### [PROBLEM TO SOLVE]
Every line below needs to be transcribed without alteration, and no image may be carried over.

[DATA FOR THIS TASK Boundary: Start]

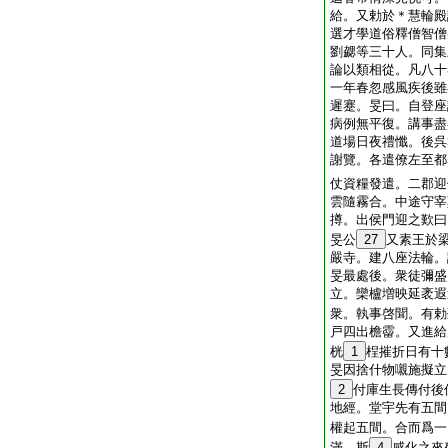
給。又勅於＊慧輪殿
選才學道俗釋僧智僧
劉勰等三十人。同集
論以類相從。凡八十
一年春忽感風疾後雖
遲蹇。旻曰。自登座
病例無平復。講事盡
道場日夜禮懺。後呉
謝覽。各遣僚左至都
仗資糧發遣。二郡迎
雲隨霧合。中途守宰
撙。出侯門迎之歎曰
旻公
27
又素王於
嚴寺。建八座法輪。
旻最處後。衆徒彌盛
立。欒櫨増映延袤遐
衆。執事啓聞。有勅
戸四出檐霤。又進給
桄
1
桯摧折日有十
旻因捨什物嚫施擬立
2
付庫生長傳付後
地經。堂宇先有五間
權起五間。合而爲一
滿。斯
4
感化之來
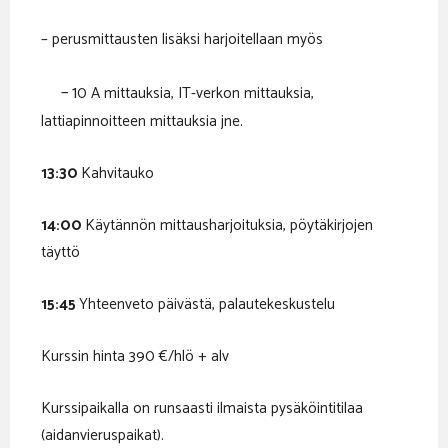
– perusmittausten lisäksi harjoitellaan myös
– 1
0 A mittauksia, IT-verkon mittauksia,
lattiapinnoitteen mittauksia jne.
13:30
Kahvitauko
14:00
Käytännön mittausharjoituksia, pöytäkirjojen
täyttö
15:45
Yhteenveto päivästä, palautekeskustelu
Kurssin hinta 390 €/hlö + alv
Kurssipaikalla on runsaasti ilmaista pysäköintitilaa
(aidanvieruspaikat).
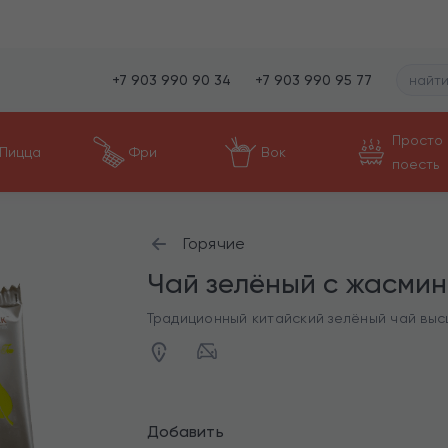
+7 903 990 90 34
+7 903 990 95 77
Просто
Пицца
Фри
Вок
поесть
Горячие
Чай зелёный с жасми
Традиционный китайский зелёный чай выс
Добавить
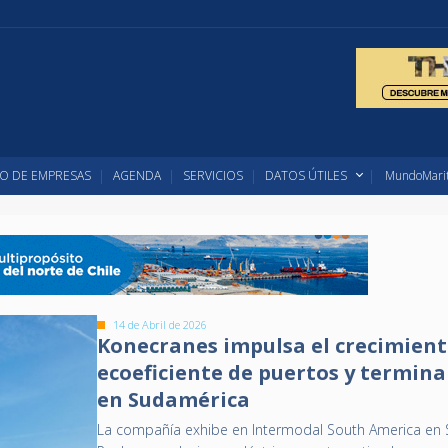
O DE EMPRESAS
AGENDA
SERVICIOS
DATOS ÚTILES
MundoMarit
14 de Abril de 2026
Konecranes impulsa el crecimien
ecoeficiente de puertos y termina
en Sudamérica
La compañía exhibe en Intermodal South America en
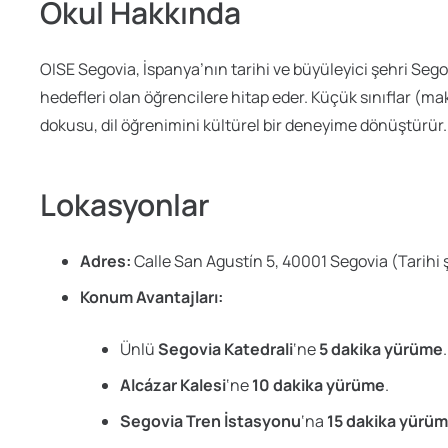
Okul Hakkında
OISE Segovia, İspanya’nın tarihi ve büyüleyici şehri Seg
hedefleri olan öğrencilere hitap eder. Küçük sınıflar (m
dokusu, dil öğrenimini kültürel bir deneyime dönüştürür.
Lokasyonlar
Adres:
Calle San Agustín 5, 40001 Segovia (Tarihi 
Konum Avantajları:
Ünlü
Segovia Katedrali
‘ne
5 dakika yürüme
.
Alcázar Kalesi
‘ne
10 dakika yürüme
.
Segovia Tren İstasyonu
‘na
15 dakika yürü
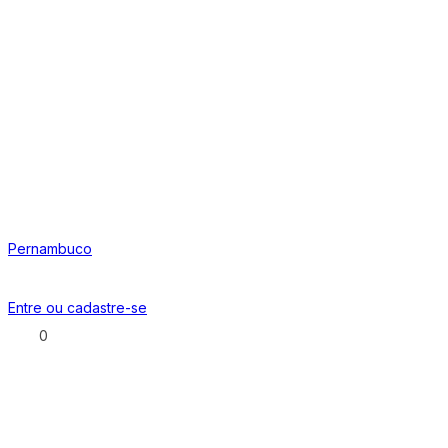
Pernambuco
Entre ou
cadastre-se
0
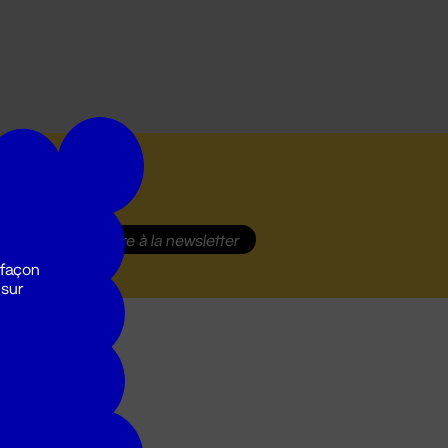
S'inscrire
à la newsletter
 façon
 sur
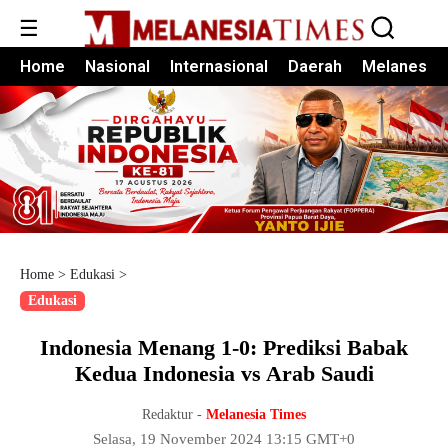
☰
Home
Nasional
Internasional
Daerah
Melanesia
Home
>
Edukasi
>
Edukasi
Indonesia Menang 1-0: Prediksi Babak
Kedua Indonesia vs Arab Saudi
Redaktur -
Melanesia Times
Selasa, 19 November 2024 13:15 GMT+0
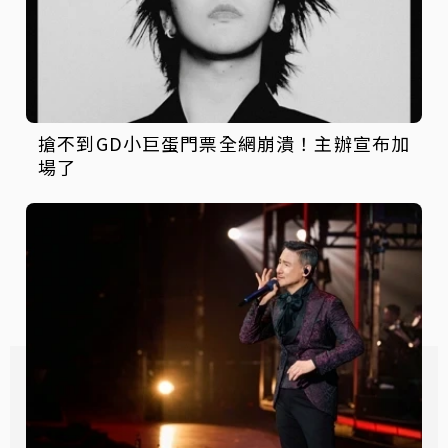
搶不到GD小巨蛋門票全網崩潰！主辦宣布加
場了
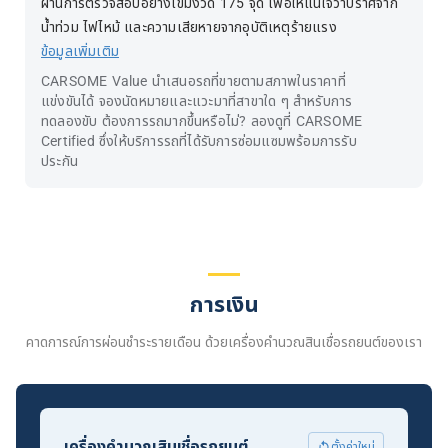
ผ่านการตรวจสอบอย่างเข้มงวด 175 จุด เพื่อให้แน่ใจว่าปราศจาก
น้ำท่วม ไฟไหม้ และความเสียหายจากอุบัติเหตุร้ายแรง
ข้อมูลเพิ่มเติม
CARSOME Value นำเสนอรถที่ขายตามสภาพในราคาที่
แข่งขันได้ จองนัดหมายและแวะมาที่สาขาใด ๆ สำหรับการ
ทดลองขับ ต้องการรถมากขึ้นหรือไม่? ลองดูที่ CARSOME
Certified ซึ่งให้บริการรถที่ได้รับการซ่อมแซมพร้อมการรับ
ประกัน
การเงิน
คาดการณ์การผ่อนชำระรายเดือน ด้วยเครื่องคำนวณสินเชื่อรถยนต์ของเรา
เครื่องคำนวณสินเชื่อรถยนต์
ตั้งค่าใหม่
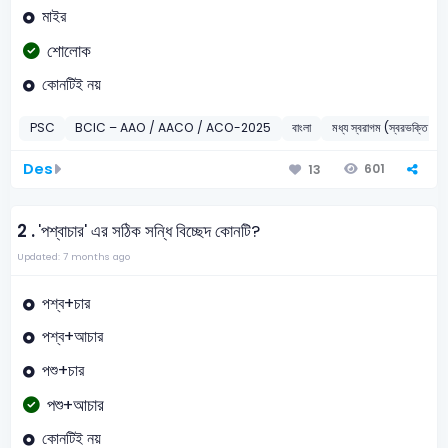
মাইর
শোলোক
কোনটিই নয়
PSC
BCIC – AAO / AACO / ACO-2025
বাংলা
মধ্য স্বরাগম (স্বরভক্তি বা বিপ
Des
601
13
2 .
'পশ্বাচার' এর সঠিক সন্ধি বিচ্ছেদ কোনটি?
Updated: 7 months ago
পশ্ব+চার
পশ্ব+আচার
পশু+চার
পশু+আচার
কোনটিই নয়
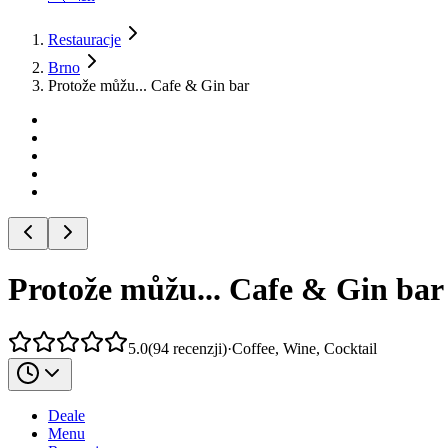
Restauracje
Brno
Protože můžu... Cafe & Gin bar
Protože můžu... Cafe & Gin bar
5.0
(
94
recenzji
)
·
Coffee, Wine, Cocktail
Deale
Menu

[DATA FOR THIS TASK Boundary: End]

### [SOLUTION]
給。又勅於＊慧輪殿
選才學道俗釋僧智僧
劉勰等三十人。同集
論以類相從。凡八十
一年春忽感風疾後雖
遲蹇。旻曰。自登座
病例無平復。講事盡
道場日夜禮懺。後呉
謝覽。各遣僚左至都
仗資糧發遣。二郡迎
雲隨霧合。中途守宰
撙。出侯門迎之歎曰
旻公
27
又素王於
嚴寺。建八座法輪。
旻最處後。衆徒彌盛
立。欒櫨増映延袤遐
衆。執事啓聞。有勅
戸四出檐霤。又進給
桄
1
桯摧折日有十
旻因捨什物嚫施擬立
2
付庫生長傳付後
地經。堂宇先有五間
權起五間。合而爲一
滿。斯
4
感化之來
– perusmittausten lisäksi harjoitellaan myös
– 1
0 A mittauksia, IT-verkon mittauksia,
lattiapinnoitteen mittauksia jne.
13:30
Kahvitauko
14:00
Käytännön mittausharjoituksia, pöytäkirjojen
täyttö
15:45
Yhteenveto päivästä, palautekeskustelu
Kurssin hinta 390 €/hlö + alv
Kurssipaikalla on runsaasti ilmaista pysäköintitilaa
(aidanvieruspaikat).
+7 903 990 90 34
+7 903 990 95 77
Просто
Пицца
Фри
Вок
поесть
Горячие
Чай зелёный с жасми
Традиционный китайский зелёный чай выс
Добавить
O DE EMPRESAS
AGENDA
SERVICIOS
DATOS ÚTILES
MundoMarit
14 de Abril de 2026
Konecranes impulsa el crecimien
ecoeficiente de puertos y termina
en Sudamérica
La compañía exhibe en Intermodal South America en
Okul Hakkında
OISE Segovia, İspanya’nın tarihi ve büyüleyici şehri Seg
hedefleri olan öğrencilere hitap eder. Küçük sınıflar (m
dokusu, dil öğrenimini kültürel bir deneyime dönüştürür.
Lokasyonlar
Adres:
Calle San Agustín 5, 40001 Segovia (Tarihi 
Konum Avantajları:
Ünlü
Segovia Katedrali
‘ne
5 dakika yürüme
.
Alcázar Kalesi
‘ne
10 dakika yürüme
.
Segovia Tren İstasyonu
‘na
15 dakika yürü
Pernambuco
Entre ou
cadastre-se
0
S'inscrire
à la newsletter
 façon
 sur
☰
Home
Nasional
Internasional
Daerah
Melanesia
Home
>
Edukasi
>
Edukasi
Indonesia Menang 1-0: Prediksi Babak
Kedua Indonesia vs Arab Saudi
Redaktur -
Melanesia Times
Selasa, 19 November 2024 13:15 GMT+0
搶不到GD小巨蛋門票全網崩潰！主辦宣布加
場了
ผ่านการตรวจสอบอย่างเข้มงวด 175 จุด เพื่อให้แน่ใจว่าปราศจาก
น้ำท่วม ไฟไหม้ และความเสียหายจากอุบัติเหตุร้ายแรง
ข้อมูลเพิ่มเติม
CARSOME Value นำเสนอรถที่ขายตามสภาพในราคาที่
แข่งขันได้ จองนัดหมายและแวะมาที่สาขาใด ๆ สำหรับการ
ทดลองขับ ต้องการรถมากขึ้นหรือไม่? ลองดูที่ CARSOME
Certified ซึ่งให้บริการรถที่ได้รับการซ่อมแซมพร้อมการรับ
ประกัน
การเงิน
คาดการณ์การผ่อนชำระรายเดือน ด้วยเครื่องคำนวณสินเชื่อรถยนต์ของเรา
เครื่องคำนวณสินเชื่อรถยนต์
ตั้งค่าใหม่
মাইর
শোলোক
কোনটিই নয়
PSC
BCIC – AAO / AACO / ACO-2025
বাংলা
মধ্য স্বরাগম (স্বরভক্তি বা বিপ
Des
601
13
2 .
'পশ্বাচার' এর সঠিক সন্ধি বিচ্ছেদ কোনটি?
Updated: 7 months ago
পশ্ব+চার
পশ্ব+আচার
পশু+চার
পশু+আচার
কোনটিই নয়
Restauracje
Brno
Protože můžu... Cafe & Gin bar
Protože můžu... Cafe & Gin bar
5.0
(
94
recenzji
)
·
Coffee, Wine, Cocktail
Deale
Menu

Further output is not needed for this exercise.